(Page-level text extractions)
++++++

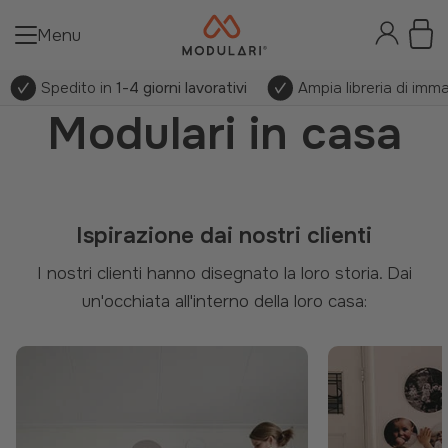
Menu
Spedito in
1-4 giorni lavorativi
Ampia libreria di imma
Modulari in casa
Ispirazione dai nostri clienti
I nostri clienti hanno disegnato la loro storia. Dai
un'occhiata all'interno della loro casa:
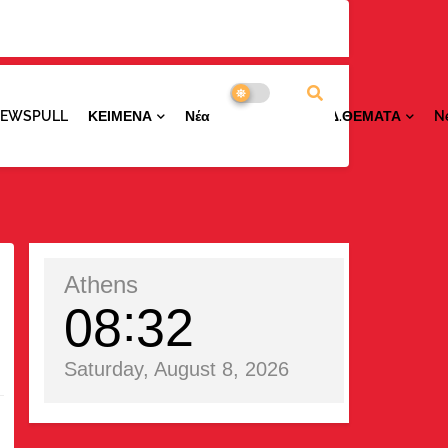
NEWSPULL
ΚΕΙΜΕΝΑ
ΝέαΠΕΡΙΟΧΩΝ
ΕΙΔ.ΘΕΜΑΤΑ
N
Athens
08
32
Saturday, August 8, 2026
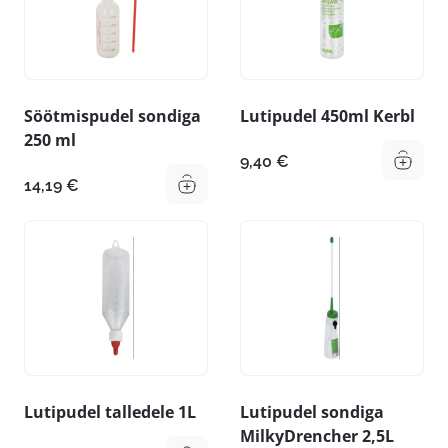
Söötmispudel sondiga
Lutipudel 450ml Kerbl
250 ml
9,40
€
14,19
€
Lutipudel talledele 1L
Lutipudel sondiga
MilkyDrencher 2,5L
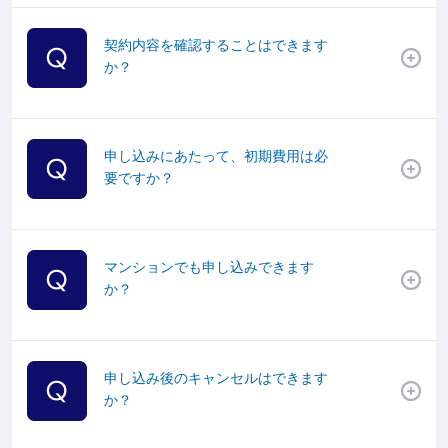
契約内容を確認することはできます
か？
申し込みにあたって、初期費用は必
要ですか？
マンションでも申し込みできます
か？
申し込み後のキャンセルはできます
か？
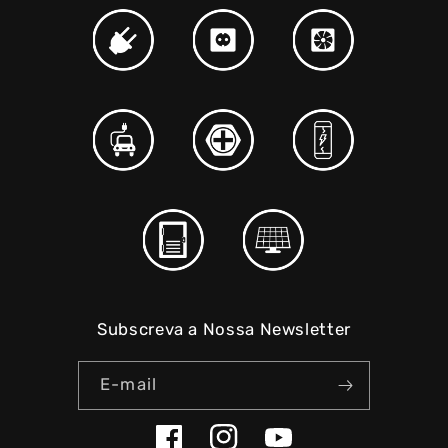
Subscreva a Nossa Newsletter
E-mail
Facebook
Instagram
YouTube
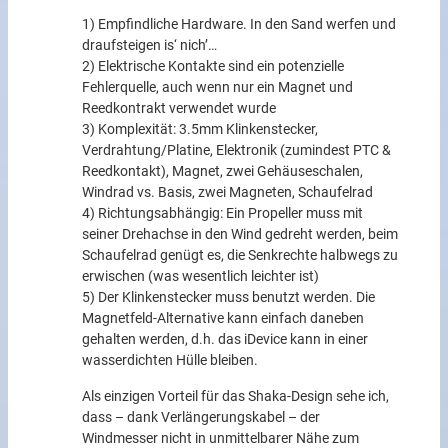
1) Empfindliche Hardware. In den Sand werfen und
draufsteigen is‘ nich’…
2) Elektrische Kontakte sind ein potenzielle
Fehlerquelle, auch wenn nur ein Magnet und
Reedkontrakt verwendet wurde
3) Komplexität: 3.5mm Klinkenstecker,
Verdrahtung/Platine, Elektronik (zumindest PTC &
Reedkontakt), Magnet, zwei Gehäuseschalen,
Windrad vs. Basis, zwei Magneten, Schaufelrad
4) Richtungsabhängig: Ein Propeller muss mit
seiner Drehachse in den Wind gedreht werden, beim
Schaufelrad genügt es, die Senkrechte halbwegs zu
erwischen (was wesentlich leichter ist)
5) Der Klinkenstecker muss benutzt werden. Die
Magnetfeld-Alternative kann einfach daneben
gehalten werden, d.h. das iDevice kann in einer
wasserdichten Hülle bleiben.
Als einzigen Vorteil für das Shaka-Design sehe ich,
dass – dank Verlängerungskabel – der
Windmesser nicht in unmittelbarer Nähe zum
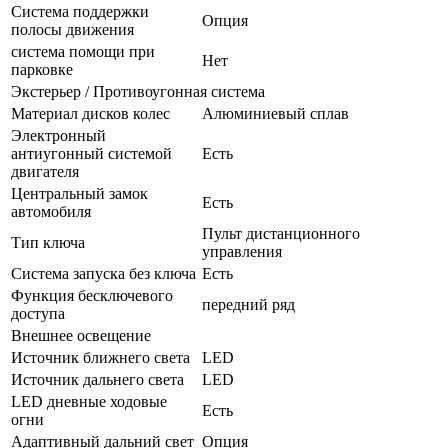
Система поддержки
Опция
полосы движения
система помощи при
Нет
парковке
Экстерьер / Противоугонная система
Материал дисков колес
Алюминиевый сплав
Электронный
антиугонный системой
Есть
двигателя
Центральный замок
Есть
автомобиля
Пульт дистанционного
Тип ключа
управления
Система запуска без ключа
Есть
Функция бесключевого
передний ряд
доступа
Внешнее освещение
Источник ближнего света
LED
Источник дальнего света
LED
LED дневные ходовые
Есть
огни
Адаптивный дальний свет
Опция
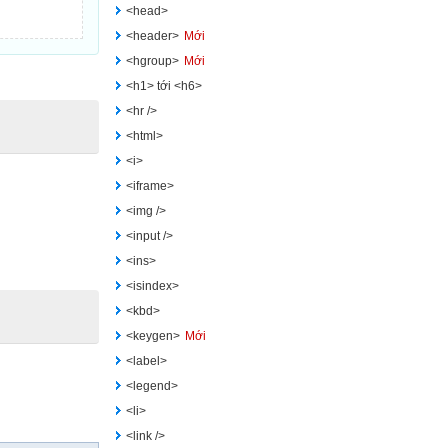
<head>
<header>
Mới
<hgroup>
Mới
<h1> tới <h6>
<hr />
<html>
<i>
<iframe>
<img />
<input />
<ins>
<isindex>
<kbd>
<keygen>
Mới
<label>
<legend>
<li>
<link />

++++++

- PROBLEM TO SOLVE: A verbatim copy of the data, with all pictures omitted, is the required output.

- REPLY:
Menu
Spedito in
1-4 giorni lavorativi
Ampia libreria di imma
Modulari in casa
Ispirazione dai nostri clienti
I nostri clienti hanno disegnato la loro storia. Dai
un'occhiata all'interno della loro casa:
NEWSPULL
ΚΕΙΜΕΝΑ
ΝέαΠΕΡΙΟΧΩΝ
ΕΙΔ.ΘΕΜΑΤΑ
N
Athens
08
32
Saturday, August 8, 2026
Söötmispudel sondiga
Lutipudel 450ml Kerbl
250 ml
9,40
€
14,19
€
Lutipudel talledele 1L
Lutipudel sondiga
MilkyDrencher 2,5L
契約内容を確認することはできます
か？
申し込みにあたって、初期費用は必
要ですか？
マンションでも申し込みできます
か？
申し込み後のキャンセルはできます
か？
Subscreva a Nossa Newsletter
E-mail
Facebook
Instagram
YouTube
1) Empfindliche Hardware. In den Sand werfen und
draufsteigen is‘ nich’…
2) Elektrische Kontakte sind ein potenzielle
Fehlerquelle, auch wenn nur ein Magnet und
Reedkontrakt verwendet wurde
3) Komplexität: 3.5mm Klinkenstecker,
Verdrahtung/Platine, Elektronik (zumindest PTC &
Reedkontakt), Magnet, zwei Gehäuseschalen,
Windrad vs. Basis, zwei Magneten, Schaufelrad
4) Richtungsabhängig: Ein Propeller muss mit
seiner Drehachse in den Wind gedreht werden, beim
Schaufelrad genügt es, die Senkrechte halbwegs zu
erwischen (was wesentlich leichter ist)
5) Der Klinkenstecker muss benutzt werden. Die
Magnetfeld-Alternative kann einfach daneben
gehalten werden, d.h. das iDevice kann in einer
wasserdichten Hülle bleiben.
Als einzigen Vorteil für das Shaka-Design sehe ich,
dass – dank Verlängerungskabel – der
Windmesser nicht in unmittelbarer Nähe zum
Система поддержки
Опция
полосы движения
система помощи при
Нет
парковке
Экстерьер / Противоугонная система
Материал дисков колес
Алюминиевый сплав
Электронный
антиугонный системой
Есть
двигателя
Центральный замок
Есть
автомобиля
Пульт дистанционного
Тип ключа
управления
Система запуска без ключа
Есть
Функция бесключевого
передний ряд
доступа
Внешнее освещение
Источник ближнего света
LED
Источник дальнего света
LED
LED дневные ходовые
Есть
огни
Адаптивный дальний свет
Опция
<head>
<header>
Mới
<hgroup>
Mới
<h1> tới <h6>
<hr />
<html>
<i>
<iframe>
<img />
<input />
<ins>
<isindex>
<kbd>
<keygen>
Mới
<label>
<legend>
<li>
<link />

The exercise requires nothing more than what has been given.